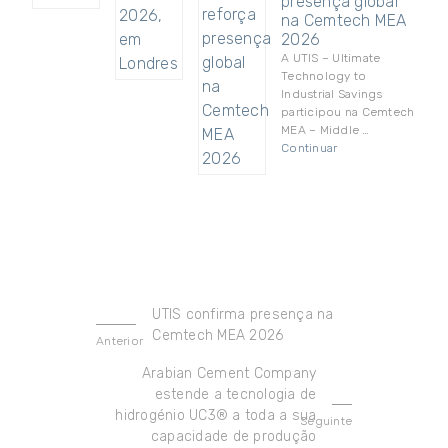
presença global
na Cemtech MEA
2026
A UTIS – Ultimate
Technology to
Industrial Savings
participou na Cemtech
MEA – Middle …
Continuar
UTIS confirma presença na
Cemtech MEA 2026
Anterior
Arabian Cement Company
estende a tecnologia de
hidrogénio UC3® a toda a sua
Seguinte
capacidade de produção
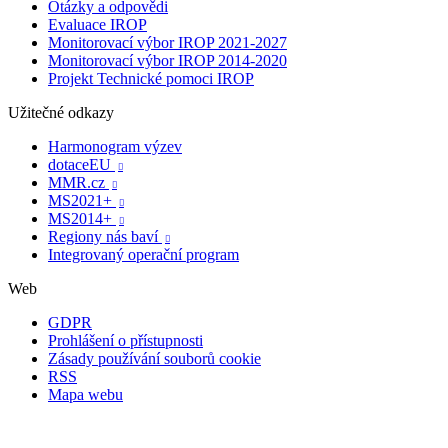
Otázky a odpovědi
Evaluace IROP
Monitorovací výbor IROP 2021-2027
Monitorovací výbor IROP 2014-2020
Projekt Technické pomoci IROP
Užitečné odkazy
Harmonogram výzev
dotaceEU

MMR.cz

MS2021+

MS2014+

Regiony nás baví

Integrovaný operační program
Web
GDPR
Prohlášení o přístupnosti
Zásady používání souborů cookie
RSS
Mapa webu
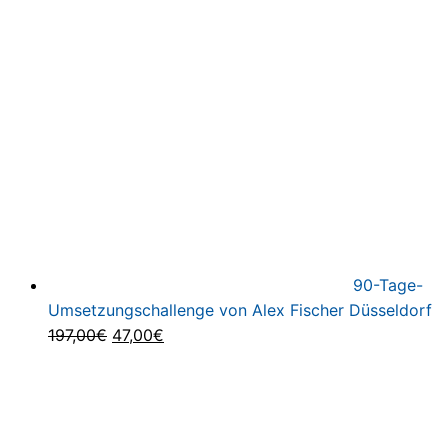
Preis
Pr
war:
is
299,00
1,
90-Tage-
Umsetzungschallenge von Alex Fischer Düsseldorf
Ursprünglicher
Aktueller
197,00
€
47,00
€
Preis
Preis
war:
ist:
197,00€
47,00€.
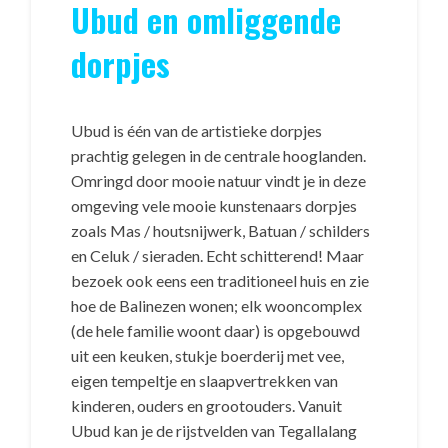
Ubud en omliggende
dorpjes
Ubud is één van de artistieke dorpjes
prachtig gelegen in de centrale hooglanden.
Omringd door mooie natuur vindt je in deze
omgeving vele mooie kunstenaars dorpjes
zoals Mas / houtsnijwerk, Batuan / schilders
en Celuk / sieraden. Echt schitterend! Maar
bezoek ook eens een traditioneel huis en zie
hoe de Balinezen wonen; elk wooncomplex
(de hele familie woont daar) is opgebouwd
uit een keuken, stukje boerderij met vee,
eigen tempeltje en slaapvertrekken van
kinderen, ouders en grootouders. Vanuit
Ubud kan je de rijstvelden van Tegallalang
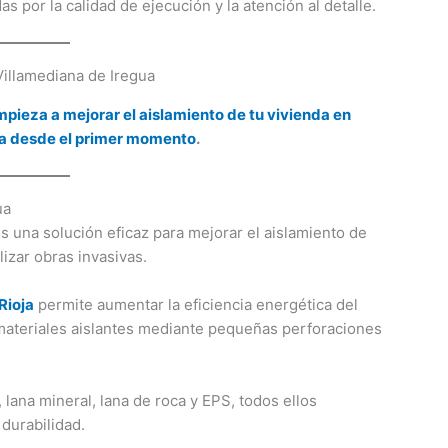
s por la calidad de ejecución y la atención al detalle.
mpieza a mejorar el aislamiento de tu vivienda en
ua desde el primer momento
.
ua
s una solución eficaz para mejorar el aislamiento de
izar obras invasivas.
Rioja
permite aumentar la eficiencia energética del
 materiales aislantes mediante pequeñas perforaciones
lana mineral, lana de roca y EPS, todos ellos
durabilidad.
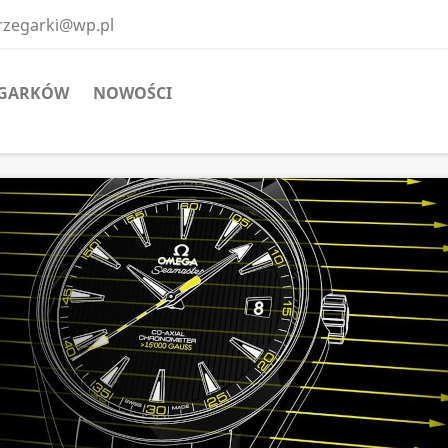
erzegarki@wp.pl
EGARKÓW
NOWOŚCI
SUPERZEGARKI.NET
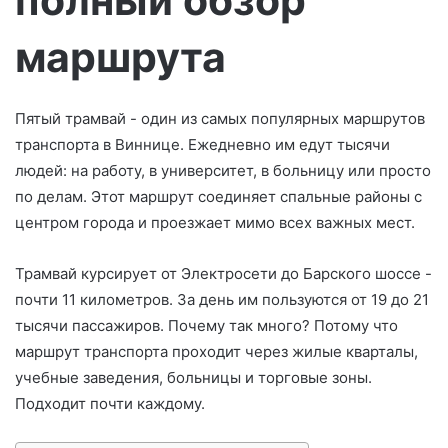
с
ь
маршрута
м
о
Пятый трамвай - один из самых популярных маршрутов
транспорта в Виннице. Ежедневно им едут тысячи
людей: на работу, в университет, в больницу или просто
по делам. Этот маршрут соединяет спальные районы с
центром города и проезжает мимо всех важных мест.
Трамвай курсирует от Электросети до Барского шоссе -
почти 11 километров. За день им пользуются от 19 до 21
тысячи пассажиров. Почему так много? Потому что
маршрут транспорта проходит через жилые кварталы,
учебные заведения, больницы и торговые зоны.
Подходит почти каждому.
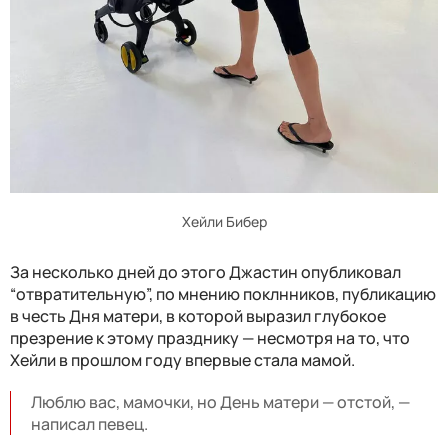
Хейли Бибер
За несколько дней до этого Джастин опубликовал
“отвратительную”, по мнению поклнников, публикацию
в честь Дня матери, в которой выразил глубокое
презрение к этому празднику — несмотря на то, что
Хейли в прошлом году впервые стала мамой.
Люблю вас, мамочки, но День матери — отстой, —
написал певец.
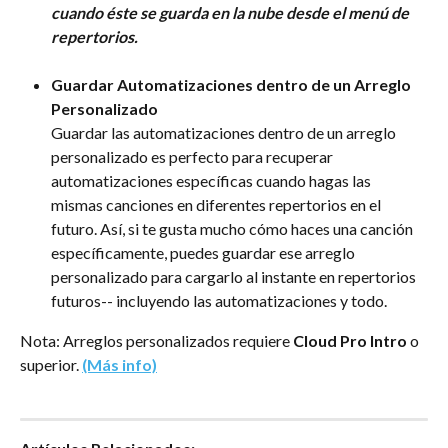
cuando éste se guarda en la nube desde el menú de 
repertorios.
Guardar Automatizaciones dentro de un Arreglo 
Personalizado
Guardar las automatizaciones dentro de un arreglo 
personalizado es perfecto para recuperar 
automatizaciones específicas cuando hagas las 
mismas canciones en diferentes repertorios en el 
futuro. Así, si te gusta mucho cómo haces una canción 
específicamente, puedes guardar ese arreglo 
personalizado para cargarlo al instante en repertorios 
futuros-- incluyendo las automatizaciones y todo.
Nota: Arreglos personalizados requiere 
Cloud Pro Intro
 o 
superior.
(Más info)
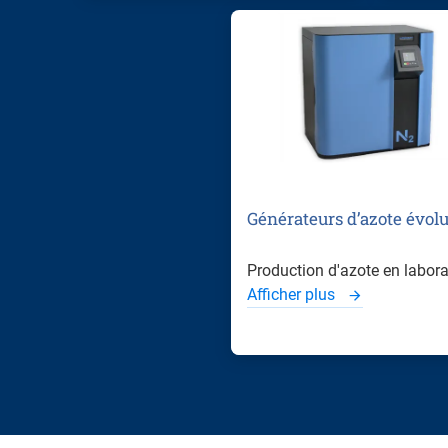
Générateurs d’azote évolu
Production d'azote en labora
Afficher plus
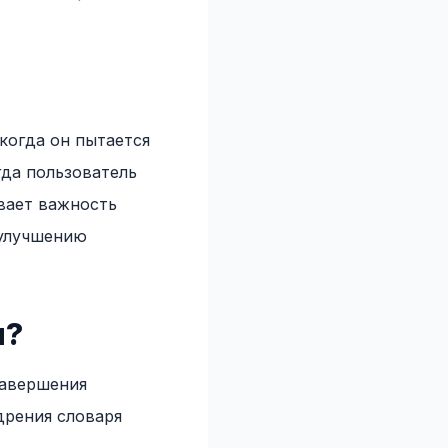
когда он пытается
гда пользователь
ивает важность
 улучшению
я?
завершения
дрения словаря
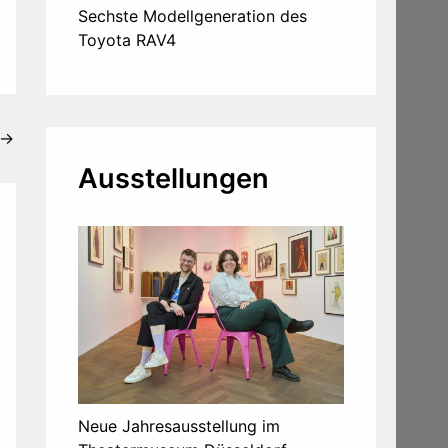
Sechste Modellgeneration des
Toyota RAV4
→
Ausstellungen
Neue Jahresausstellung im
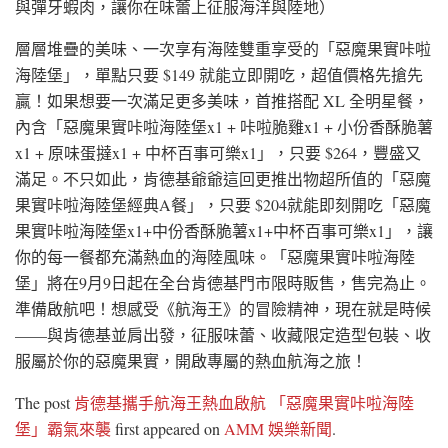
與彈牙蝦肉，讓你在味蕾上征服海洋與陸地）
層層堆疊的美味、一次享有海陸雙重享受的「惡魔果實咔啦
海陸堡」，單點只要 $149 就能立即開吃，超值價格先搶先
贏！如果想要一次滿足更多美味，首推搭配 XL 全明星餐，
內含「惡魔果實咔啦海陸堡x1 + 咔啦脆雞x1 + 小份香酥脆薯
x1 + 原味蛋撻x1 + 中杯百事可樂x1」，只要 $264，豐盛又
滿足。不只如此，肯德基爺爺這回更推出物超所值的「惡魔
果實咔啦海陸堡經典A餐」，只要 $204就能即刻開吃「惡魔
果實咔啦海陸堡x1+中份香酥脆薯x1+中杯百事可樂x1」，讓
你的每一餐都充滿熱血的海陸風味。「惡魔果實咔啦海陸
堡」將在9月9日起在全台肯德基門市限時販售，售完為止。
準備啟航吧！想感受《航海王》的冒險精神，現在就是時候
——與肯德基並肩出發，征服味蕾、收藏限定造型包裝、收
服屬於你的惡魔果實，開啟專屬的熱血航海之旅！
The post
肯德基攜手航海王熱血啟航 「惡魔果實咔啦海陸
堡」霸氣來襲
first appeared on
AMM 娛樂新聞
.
○ ○ ○
Work order: Reproduce the material word for word. Skip every picture it holds.

Task answer:
presença global
na Cemtech MEA
2026
A UTIS – Ultimate
Technology to
Industrial Savings
participou na Cemtech
MEA – Middle …
Continuar
UTIS confirma presença na
Cemtech MEA 2026
Anterior
Arabian Cement Company
estende a tecnologia de
hidrogénio UC3® a toda a sua
Seguinte
capacidade de produção
Otázky a odpovědi
Evaluace IROP
Monitorovací výbor IROP 2021-2027
Monitorovací výbor IROP 2014-2020
Projekt Technické pomoci IROP
Užitečné odkazy
Harmonogram výzev
dotaceEU

MMR.cz

MS2021+

MS2014+

Regiony nás baví

Integrovaný operační program
Web
GDPR
Prohlášení o přístupnosti
Zásady používání souborů cookie
RSS
Mapa webu
Preis
Pr
war:
is
299,00
1,
90-Tage-
Umsetzungschallenge von Alex Fischer Düsseldorf
Ursprünglicher
Aktueller
197,00
€
47,00
€
Preis
Preis
war:
ist:
197,00€
47,00€.
Ubud en omliggende
dorpjes
Ubud is één van de artistieke dorpjes
prachtig gelegen in de centrale hooglanden.
Omringd door mooie natuur vindt je in deze
omgeving vele mooie kunstenaars dorpjes
zoals Mas / houtsnijwerk, Batuan / schilders
en Celuk / sieraden. Echt schitterend! Maar
bezoek ook eens een traditioneel huis en zie
hoe de Balinezen wonen; elk wooncomplex
(de hele familie woont daar) is opgebouwd
uit een keuken, stukje boerderij met vee,
eigen tempeltje en slaapvertrekken van
kinderen, ouders en grootouders. Vanuit
Ubud kan je de rijstvelden van Tegallalang
s por la calidad de ejecución y la atención al detalle.
mpieza a mejorar el aislamiento de tu vivienda en
ua desde el primer momento
.
ua
s una solución eficaz para mejorar el aislamiento de
izar obras invasivas.
Rioja
permite aumentar la eficiencia energética del
 materiales aislantes mediante pequeñas perforaciones
lana mineral, lana de roca y EPS, todos ellos
durabilidad.
erzegarki@wp.pl
EGARKÓW
NOWOŚCI
SUPERZEGARKI.NET
с
ь
маршрута
м
о
Пятый трамвай - один из самых популярных маршрутов
транспорта в Виннице. Ежедневно им едут тысячи
людей: на работу, в университет, в больницу или просто
по делам. Этот маршрут соединяет спальные районы с
центром города и проезжает мимо всех важных мест.
Трамвай курсирует от Электросети до Барского шоссе -
почти 11 километров. За день им пользуются от 19 до 21
тысячи пассажиров. Почему так много? Потому что
маршрут транспорта проходит через жилые кварталы,
учебные заведения, больницы и торговые зоны.
Подходит почти каждому.
Хейли Бибер
За несколько дней до этого Джастин опубликовал
“отвратительную”, по мнению поклнников, публикацию
в честь Дня матери, в которой выразил глубокое
презрение к этому празднику — несмотря на то, что
Хейли в прошлом году впервые стала мамой.
Люблю вас, мамочки, но День матери — отстой, —
написал певец.
cuando éste se guarda en la nube desde el menú de 
repertorios.
Guardar Automatizaciones dentro de un Arreglo 
Personalizado
Guardar las automatizaciones dentro de un arreglo 
personalizado es perfecto para recuperar 
automatizaciones específicas cuando hagas las 
mismas canciones en diferentes repertorios en el 
futuro. Así, si te gusta mucho cómo haces una canción 
específicamente, puedes guardar ese arreglo 
personalizado para cargarlo al instante en repertorios 
futuros-- incluyendo las automatizaciones y todo.
Nota: Arreglos personalizados requiere 
Cloud Pro Intro
 o 
superior.
(Más info)
Générateurs d’azote évolu
Production d'azote en labora
Afficher plus
когда он пытается
гда пользователь
ивает важность
 улучшению
я?
завершения
дрения словаря
Sechste Modellgeneration des
Toyota RAV4
→
Ausstellungen
Neue Jahresausstellung im
與彈牙蝦肉，讓你在味蕾上征服海洋與陸地）
層層堆疊的美味、一次享有海陸雙重享受的「惡魔果實咔啦
海陸堡」，單點只要 $149 就能立即開吃，超值價格先搶先
贏！如果想要一次滿足更多美味，首推搭配 XL 全明星餐，
內含「惡魔果實咔啦海陸堡x1 + 咔啦脆雞x1 + 小份香酥脆薯
x1 + 原味蛋撻x1 + 中杯百事可樂x1」，只要 $264，豐盛又
滿足。不只如此，肯德基爺爺這回更推出物超所值的「惡魔
果實咔啦海陸堡經典A餐」，只要 $204就能即刻開吃「惡魔
果實咔啦海陸堡x1+中份香酥脆薯x1+中杯百事可樂x1」，讓
你的每一餐都充滿熱血的海陸風味。「惡魔果實咔啦海陸
堡」將在9月9日起在全台肯德基門市限時販售，售完為止。
準備啟航吧！想感受《航海王》的冒險精神，現在就是時候
——與肯德基並肩出發，征服味蕾、收藏限定造型包裝、收
服屬於你的惡魔果實，開啟專屬的熱血航海之旅！
The post
肯德基攜手航海王熱血啟航 「惡魔果實咔啦海陸
堡」霸氣來襲
first appeared on
AMM 娛樂新聞
.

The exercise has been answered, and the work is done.